Sorcellerie, magie, fétiches

Un sage disait un jour : « Si j’étais tout-puissant, je rendrais aux mots leur vrai sens ». C’est bien un travail nécessaire de nos jours, et spécialement dans le domaine de l’occultisme ; sinon, on finit par ne plus se comprendre, au détriment de la communication. Et ce flou peut donner feu vert à des amalgames et à des confusions entre la foi chrétienne( musulmane aussi ? ) et certains comportements occultistes. Visons donc ici à beaucoup de précision, afin d’éviter tout quiproquo..

Celui qui fait profession de la sorcellerie est le sorcier (du latin sortiarius ). Cette profession, aussi vieille que l’homme et très répandue au Moyen Age, vise à prévoir et à diriger le destin (sort) par des sortilèges. Elle vise particulièrement à nuire au prochain par un maleficium (maléfice). En Afrique, la sorcellerie existait déjà au sein de l’ethnie Afri (d’où le nom Afrique) au nord du continent.

En Occident, le sortiarius est « l’héritier des magiciens de l’ancienne Perse et de l’Assyrie, qui avaient commencé par l’étude officielle des astres et avaient fini par recourir à des méthodes occultes visant à assurer des vengeances particulières »(1).

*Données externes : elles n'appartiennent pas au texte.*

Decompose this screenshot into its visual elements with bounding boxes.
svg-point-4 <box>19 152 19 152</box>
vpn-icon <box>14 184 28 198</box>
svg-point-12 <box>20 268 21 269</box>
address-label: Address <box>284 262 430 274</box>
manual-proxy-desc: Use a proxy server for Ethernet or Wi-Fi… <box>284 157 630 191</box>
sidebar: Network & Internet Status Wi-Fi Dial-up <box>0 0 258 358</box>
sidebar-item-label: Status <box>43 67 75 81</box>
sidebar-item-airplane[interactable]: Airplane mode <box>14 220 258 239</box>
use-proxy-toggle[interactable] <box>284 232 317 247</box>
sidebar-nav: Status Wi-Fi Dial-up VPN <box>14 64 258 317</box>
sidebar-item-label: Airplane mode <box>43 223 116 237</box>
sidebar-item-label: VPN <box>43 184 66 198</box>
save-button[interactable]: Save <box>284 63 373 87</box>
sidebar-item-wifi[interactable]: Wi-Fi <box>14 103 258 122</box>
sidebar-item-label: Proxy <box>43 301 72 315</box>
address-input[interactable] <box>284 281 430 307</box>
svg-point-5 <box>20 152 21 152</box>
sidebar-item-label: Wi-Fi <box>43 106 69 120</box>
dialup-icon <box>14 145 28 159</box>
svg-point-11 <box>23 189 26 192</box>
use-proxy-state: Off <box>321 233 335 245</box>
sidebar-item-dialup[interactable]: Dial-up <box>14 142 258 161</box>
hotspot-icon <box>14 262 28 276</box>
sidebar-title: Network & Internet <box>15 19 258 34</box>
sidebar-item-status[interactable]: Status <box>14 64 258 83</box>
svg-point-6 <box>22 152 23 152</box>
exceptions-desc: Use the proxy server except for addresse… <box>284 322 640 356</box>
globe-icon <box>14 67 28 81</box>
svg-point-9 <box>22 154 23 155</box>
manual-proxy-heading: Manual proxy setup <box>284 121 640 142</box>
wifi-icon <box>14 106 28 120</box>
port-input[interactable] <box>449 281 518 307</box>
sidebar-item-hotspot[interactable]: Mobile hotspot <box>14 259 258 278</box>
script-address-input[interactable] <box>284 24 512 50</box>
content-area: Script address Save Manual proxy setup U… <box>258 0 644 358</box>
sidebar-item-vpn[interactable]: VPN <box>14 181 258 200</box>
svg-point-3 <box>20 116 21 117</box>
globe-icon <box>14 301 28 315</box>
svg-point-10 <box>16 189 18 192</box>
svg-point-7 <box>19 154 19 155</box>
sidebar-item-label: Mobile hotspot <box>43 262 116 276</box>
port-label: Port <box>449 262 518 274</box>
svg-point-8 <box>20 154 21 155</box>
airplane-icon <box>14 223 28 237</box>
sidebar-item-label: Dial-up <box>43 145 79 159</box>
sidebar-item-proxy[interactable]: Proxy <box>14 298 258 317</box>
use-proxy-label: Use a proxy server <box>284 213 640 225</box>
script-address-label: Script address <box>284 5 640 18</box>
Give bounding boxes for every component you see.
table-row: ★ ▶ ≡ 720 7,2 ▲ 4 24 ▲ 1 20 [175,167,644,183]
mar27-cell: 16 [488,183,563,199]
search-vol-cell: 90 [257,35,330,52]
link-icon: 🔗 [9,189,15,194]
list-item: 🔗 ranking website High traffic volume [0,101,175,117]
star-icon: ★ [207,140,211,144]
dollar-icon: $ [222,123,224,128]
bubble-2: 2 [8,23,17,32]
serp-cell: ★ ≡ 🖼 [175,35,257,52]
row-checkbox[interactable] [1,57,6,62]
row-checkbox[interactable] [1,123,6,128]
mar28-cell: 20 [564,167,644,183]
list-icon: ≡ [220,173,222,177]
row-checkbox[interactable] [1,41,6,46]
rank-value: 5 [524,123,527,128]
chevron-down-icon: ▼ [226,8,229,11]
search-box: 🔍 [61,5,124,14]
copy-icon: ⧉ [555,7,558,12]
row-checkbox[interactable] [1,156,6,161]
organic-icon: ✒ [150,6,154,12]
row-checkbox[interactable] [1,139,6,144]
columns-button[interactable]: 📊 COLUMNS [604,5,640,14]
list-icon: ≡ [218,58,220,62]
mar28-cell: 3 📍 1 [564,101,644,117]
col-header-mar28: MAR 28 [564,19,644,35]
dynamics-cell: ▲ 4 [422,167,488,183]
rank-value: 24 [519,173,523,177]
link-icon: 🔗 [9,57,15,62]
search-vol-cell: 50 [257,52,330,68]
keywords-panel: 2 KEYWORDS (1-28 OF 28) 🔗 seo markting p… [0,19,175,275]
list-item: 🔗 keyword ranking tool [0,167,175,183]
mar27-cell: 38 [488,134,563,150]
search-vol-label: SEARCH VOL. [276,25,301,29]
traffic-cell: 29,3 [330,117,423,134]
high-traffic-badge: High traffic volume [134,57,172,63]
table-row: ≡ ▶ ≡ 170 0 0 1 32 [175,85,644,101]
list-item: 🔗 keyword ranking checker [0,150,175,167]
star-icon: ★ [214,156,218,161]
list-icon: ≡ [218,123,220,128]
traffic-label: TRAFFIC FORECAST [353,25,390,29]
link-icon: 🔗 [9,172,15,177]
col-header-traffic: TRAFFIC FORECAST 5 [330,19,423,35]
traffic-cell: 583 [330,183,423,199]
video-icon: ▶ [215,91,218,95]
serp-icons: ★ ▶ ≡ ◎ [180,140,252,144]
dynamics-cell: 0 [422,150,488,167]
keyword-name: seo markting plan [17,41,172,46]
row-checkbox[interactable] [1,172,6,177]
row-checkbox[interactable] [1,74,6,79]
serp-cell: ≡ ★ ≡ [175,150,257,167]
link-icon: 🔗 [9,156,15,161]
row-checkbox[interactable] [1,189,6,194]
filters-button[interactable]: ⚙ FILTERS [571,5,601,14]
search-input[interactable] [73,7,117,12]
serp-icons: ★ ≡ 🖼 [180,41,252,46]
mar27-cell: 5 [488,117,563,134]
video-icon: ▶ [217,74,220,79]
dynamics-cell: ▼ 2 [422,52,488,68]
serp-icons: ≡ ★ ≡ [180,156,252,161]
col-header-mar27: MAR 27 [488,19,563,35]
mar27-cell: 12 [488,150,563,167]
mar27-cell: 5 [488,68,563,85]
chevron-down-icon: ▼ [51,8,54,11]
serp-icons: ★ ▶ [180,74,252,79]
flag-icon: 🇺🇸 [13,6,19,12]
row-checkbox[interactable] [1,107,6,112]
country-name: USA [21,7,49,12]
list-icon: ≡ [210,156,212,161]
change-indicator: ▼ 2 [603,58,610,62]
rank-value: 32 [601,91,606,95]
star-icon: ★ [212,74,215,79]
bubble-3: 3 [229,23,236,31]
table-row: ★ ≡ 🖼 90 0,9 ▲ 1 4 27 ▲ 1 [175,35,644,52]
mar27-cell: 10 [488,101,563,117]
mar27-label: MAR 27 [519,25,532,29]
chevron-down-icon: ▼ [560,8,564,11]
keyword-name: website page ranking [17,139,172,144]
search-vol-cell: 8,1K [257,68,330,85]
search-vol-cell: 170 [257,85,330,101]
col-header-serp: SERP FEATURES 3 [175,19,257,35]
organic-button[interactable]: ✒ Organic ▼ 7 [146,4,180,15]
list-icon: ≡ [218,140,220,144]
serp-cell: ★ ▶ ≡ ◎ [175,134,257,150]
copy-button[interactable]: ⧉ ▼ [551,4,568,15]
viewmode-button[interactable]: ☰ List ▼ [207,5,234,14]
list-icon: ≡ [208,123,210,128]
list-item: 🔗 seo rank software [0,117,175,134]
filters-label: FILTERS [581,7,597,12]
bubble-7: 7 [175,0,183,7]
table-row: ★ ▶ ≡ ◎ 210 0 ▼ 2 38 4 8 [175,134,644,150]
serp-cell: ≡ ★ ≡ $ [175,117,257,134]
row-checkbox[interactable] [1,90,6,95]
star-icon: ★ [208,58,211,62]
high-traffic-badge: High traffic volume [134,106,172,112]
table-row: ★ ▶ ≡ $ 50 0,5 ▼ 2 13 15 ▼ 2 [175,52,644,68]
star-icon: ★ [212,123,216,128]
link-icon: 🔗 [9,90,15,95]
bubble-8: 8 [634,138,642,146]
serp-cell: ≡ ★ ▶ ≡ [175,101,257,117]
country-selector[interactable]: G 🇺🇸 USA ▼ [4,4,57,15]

Dans ce cas, le mauvais sort (ou mauvais œil) est exécuté au dépens de quelqu’un ; il est un acte de malédiction, un geste de condamnation adressé à quelqu’un. La sorcellerie est donc nocive. « Le sorcier ou la sorcière est une personne habitée, même à son insu, par une force maléfique qui la pousse à nuire, à détruire, à tuer »(2). Ce n’est pas pour rien que les mangeurs ou mangeuses d’âmes sont appelés par ce nom.

A franc parler, ce n’est donc pas le sorcier qui soigne les malades ; c’est le guérisseur. De nos jours, on a l’impression que la connotation négative qui était attachée à ce mot durant des siècles s’est transformée en a priori positif, sans que l’on comprenne pourquoi. La magie ( du latin magia) est un « ensemble de pratiques fondées sur la croyance en des forces surnaturelles immanentes à la nature et visant à maîtriser, à se concilier ces forces » (3).

La magie comporte habituellement trois éléments : un pouvoir surhumain, un savoir et une technique. Le mage ou magicien se vantera, par exemple de faire tomber ou cesser la pluie, de rendre un objet invisible, par une simple récitation d’une formule secrète,. Mais on distingue traditionnellement la magie « blanche » et la magie « noire ». La magie blanche se rapporte à deux pratiques diverses :

Elle est l’art de réaliser des prodiges par des moyens naturels (jeux de prestige, phénomènes d’illusionnisme). Elle est alors inoffensive et légitime.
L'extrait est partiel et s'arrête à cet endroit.